== SUPPLIED DATA

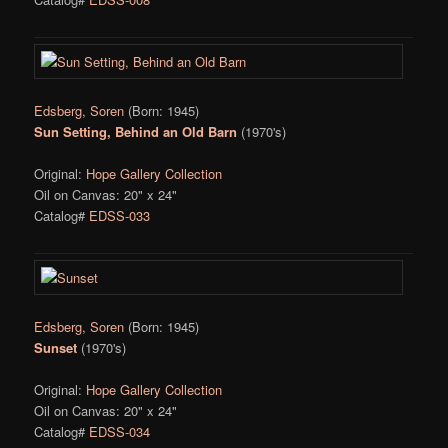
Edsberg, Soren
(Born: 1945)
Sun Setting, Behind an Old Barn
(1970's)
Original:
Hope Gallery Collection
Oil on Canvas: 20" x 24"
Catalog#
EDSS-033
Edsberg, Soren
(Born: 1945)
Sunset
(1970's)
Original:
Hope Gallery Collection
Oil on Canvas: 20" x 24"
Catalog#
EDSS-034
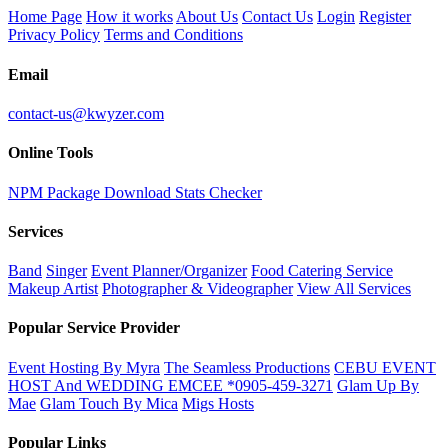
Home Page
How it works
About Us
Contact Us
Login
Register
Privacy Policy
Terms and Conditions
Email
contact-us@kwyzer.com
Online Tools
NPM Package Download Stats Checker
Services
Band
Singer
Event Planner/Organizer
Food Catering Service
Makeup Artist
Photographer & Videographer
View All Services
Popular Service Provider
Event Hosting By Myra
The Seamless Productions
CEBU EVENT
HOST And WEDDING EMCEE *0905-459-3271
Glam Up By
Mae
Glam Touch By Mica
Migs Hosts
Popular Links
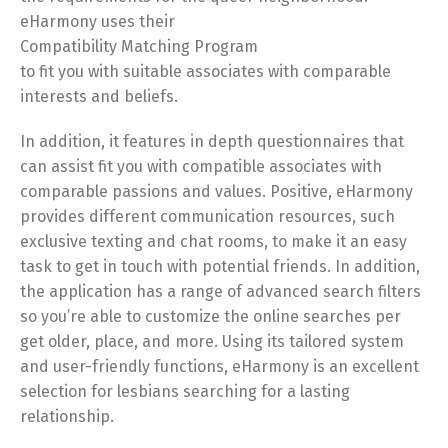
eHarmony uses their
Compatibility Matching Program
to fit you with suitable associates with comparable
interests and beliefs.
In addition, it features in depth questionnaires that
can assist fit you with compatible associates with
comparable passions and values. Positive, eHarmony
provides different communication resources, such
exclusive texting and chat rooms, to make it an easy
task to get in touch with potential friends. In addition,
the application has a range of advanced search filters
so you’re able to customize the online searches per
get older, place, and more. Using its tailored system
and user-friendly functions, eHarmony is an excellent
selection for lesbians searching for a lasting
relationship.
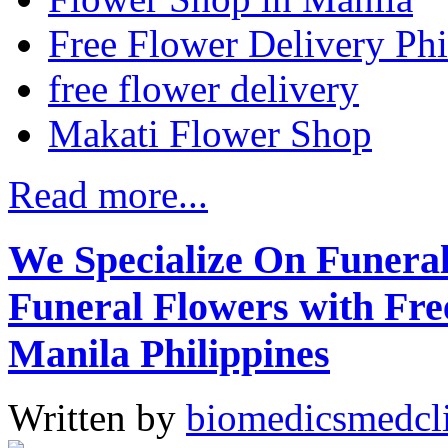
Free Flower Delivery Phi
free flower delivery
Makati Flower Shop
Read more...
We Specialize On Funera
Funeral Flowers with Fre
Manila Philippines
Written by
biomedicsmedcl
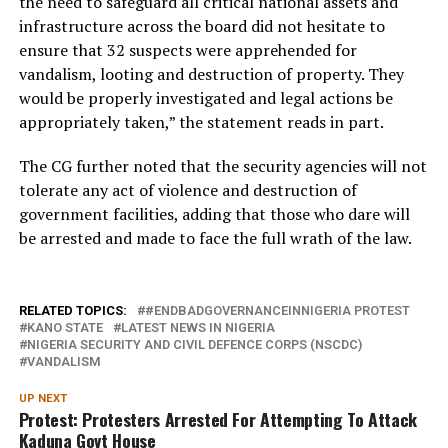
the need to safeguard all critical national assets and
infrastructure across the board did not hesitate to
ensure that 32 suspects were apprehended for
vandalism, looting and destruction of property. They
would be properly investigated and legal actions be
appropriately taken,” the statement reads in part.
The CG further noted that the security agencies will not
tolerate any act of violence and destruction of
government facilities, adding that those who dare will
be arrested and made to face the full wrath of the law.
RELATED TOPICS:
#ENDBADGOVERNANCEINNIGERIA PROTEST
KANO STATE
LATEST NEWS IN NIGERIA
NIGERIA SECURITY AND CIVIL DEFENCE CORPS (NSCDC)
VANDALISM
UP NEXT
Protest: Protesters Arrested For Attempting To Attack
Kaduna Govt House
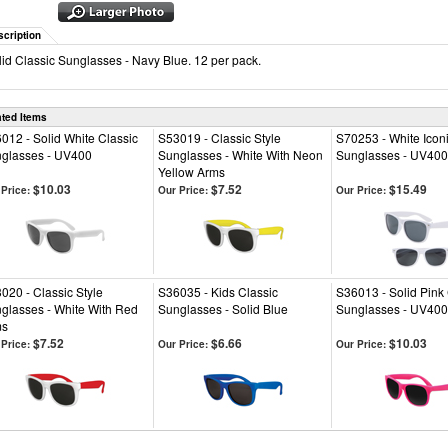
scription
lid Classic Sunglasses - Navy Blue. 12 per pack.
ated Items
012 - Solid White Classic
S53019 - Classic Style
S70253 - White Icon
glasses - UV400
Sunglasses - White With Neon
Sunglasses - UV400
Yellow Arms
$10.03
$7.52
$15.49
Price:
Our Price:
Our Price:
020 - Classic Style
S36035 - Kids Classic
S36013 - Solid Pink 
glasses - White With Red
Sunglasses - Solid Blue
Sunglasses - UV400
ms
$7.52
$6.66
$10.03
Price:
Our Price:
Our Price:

====

EXERCISE => Quote exactly the line containing "S36013 - Solid Pink" and every later line through the end of the listing, and no other lines.

ANSWER BOX =>
S36013 - Solid Pink 
glasses - White With Red
Sunglasses - Solid Blue
Sunglasses - UV400
ms
$7.52
$6.66
$10.03
Price:
Our Price:
Our Price:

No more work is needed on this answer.